If you keep saying to someone that they're wrong, then everything they do is wrong. That cant feel nice.

If the same problem keeps coming up, then you need to work with this person and ask them to show you how what someone's saying to them is personal. Would they have been rude to anyone, or just them. If it's just them, why would that be. You're going to need to take a bit of a child mentality, because I think that's what you're dealing with.

They could well be building a case for leaving and justifying it to themselves, then to you. Bullying would be somewhere near the list.

If you dont have the skills for this, you're better off pulling in people who do. Work with this woman and if needs be through HR as well, but I think you need to show you're bothered about helping sort the problem more than you have been doing, even if you're not.

Part of that might be to start recording calls with agreement from HR/the person and set aside half an hour on a Friday to go through some highlights and lowlights

Edited by andy-xr on Thursday 23 July 13:41
Sorry, I should have made it clearer that my laughing was in a "this is lighthearted / not serious" way rather than a "oh, you're so silly" way. Ultimately I want to help her. She's very good at many other aspects of the role, so it's my best interests to get the edges rounded off.

I've contacted HR this afternoon so I'll have to see what they come back with, although it can take weeks sometimes.

romeogolf

Original Poster:

2,056 posts

119 months

Friday 24th July 2015
quotequote all
PurpleTurtle said:
OP, having read your updates, it's basically that she's a thick gobby bint with an attitude problem, isn't it? Good luck solving that one.

My mate does a lot of hiring and, occasionally, firing. His normal approach to dealing with this scenario is:

1) Give an appraisal
2) Provide positive feedback, but also highlight areas of weekness that need improvement
3) Put them on a PIP (Personal Improvement Plan) with regular monitoring/feedback. Involve HR to make sure all doen above board.
4) This will involve them either upping their game (a win/win) or quietly Foxtrot Oscar'ing, problem solved.
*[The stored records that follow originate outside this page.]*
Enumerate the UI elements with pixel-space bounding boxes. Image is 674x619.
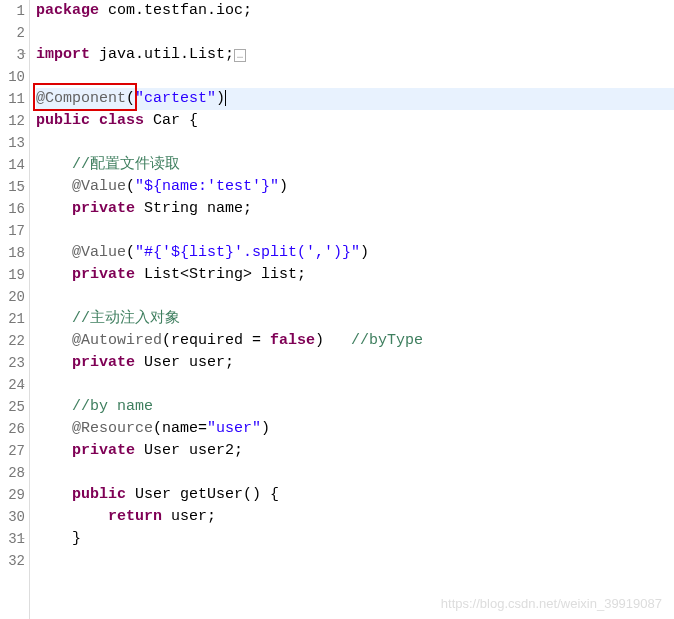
line-number: 13 — [0, 132, 25, 154]
fold-icon[interactable]: - — [20, 462, 26, 484]
code-line-highlighted: @Component("cartest") — [36, 88, 674, 110]
code-line — [36, 22, 674, 44]
code-line: package com.testfan.ioc; — [36, 0, 674, 22]
code-line: } — [36, 528, 674, 550]
line-number: 26 — [0, 418, 25, 440]
line-number: 15- — [0, 176, 25, 198]
line-number: 14 — [0, 154, 25, 176]
code-line: @Value("${name:'test'}") — [36, 176, 674, 198]
text-cursor — [225, 90, 226, 106]
code-line — [36, 286, 674, 308]
line-number-gutter: 1 2 3+ 10 11 12 13 14 15- 16 17 18- 19 2… — [0, 0, 30, 619]
code-line: @Resource(name="user") — [36, 418, 674, 440]
line-number: 30 — [0, 506, 25, 528]
fold-icon[interactable]: - — [20, 374, 26, 396]
code-line: private String name; — [36, 198, 674, 220]
line-number: 21 — [0, 308, 25, 330]
line-number: 32 — [0, 550, 25, 572]
code-line: //主动注入对象 — [36, 308, 674, 330]
line-number: 25 — [0, 396, 25, 418]
line-number: 29 — [0, 484, 25, 506]
code-line — [36, 220, 674, 242]
line-number: 18- — [0, 242, 25, 264]
line-number: 16 — [0, 198, 25, 220]
fold-placeholder-icon[interactable]: … — [234, 49, 246, 62]
code-line: //by name — [36, 396, 674, 418]
code-line: private List<String> list; — [36, 264, 674, 286]
line-number: 2 — [0, 22, 25, 44]
fold-icon[interactable]: - — [20, 528, 26, 550]
code-line: @Value("#{'${list}'.split(',')}") — [36, 242, 674, 264]
line-number: 31- — [0, 528, 25, 550]
code-line: //配置文件读取 — [36, 154, 674, 176]
fold-icon[interactable]: - — [20, 176, 26, 198]
fold-icon[interactable]: - — [20, 242, 26, 264]
code-line: @Autowired(required = false) //byType — [36, 330, 674, 352]
line-number: 3+ — [0, 44, 25, 66]
line-number: 1 — [0, 0, 25, 22]
line-number: 28- — [0, 462, 25, 484]
line-number: 27 — [0, 440, 25, 462]
code-line: return user; — [36, 506, 674, 528]
line-number: 10 — [0, 66, 25, 88]
code-line — [36, 374, 674, 396]
code-line: import java.util.List;… — [36, 44, 674, 66]
watermark-text: https://blog.csdn.net/weixin_39919087 — [441, 596, 662, 611]
line-number: 17 — [0, 220, 25, 242]
code-line — [36, 550, 674, 572]
code-line — [36, 132, 674, 154]
line-number: 11 — [0, 88, 25, 110]
code-line: public class Car { — [36, 110, 674, 132]
code-line — [36, 462, 674, 484]
line-number: 22 — [0, 330, 25, 352]
line-number: 23 — [0, 352, 25, 374]
code-line: private User user; — [36, 352, 674, 374]
line-number: 24- — [0, 374, 25, 396]
code-line: private User user2; — [36, 440, 674, 462]
code-editor: 1 2 3+ 10 11 12 13 14 15- 16 17 18- 19 2… — [0, 0, 674, 619]
line-number: 19 — [0, 264, 25, 286]
line-number: 20 — [0, 286, 25, 308]
code-line: public User getUser() { — [36, 484, 674, 506]
code-content[interactable]: package com.testfan.ioc; import java.uti… — [30, 0, 674, 619]
code-line — [36, 66, 674, 88]
line-number: 12 — [0, 110, 25, 132]
fold-icon[interactable]: + — [20, 44, 26, 66]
Mrs PurpleTurtle had similar issues with a bloke who works for her, complicated by him (supposedly) having a 'diagnosed personality disorder' amongst myriad other complaints, largely manufactured to get him out of any hard graft. After one too many nights of her coming home crying due to stress and me wanting to punch the bloke's lights out I suggested the above approach and, him finally seeing the writing was on the wall that he was being tippy-toe'd down the road to dismissal, resulted in a complete change in attitude and he is now a productive, hassle-free employee. Their relationship has improved - deep down I think he knew he was taking the piss and needed the subtle threat of his P45 to refocus his mind.

Maternity returnee you say? Does she do hours to suit her? Might be worth politely reminding her that cushy numbers like that aren't so easy to come by.
You're not far wrong to be honest. Will discuss PIP options with HR in a scheduled call today.

As for her working hours, she's full-time. She requested flexible hours but it was declined in her current role. She was offered part-time work in another role but declined it to return full-time (hence the accusation of bullying; Although this decision didn't involve me, it was HR/senior management).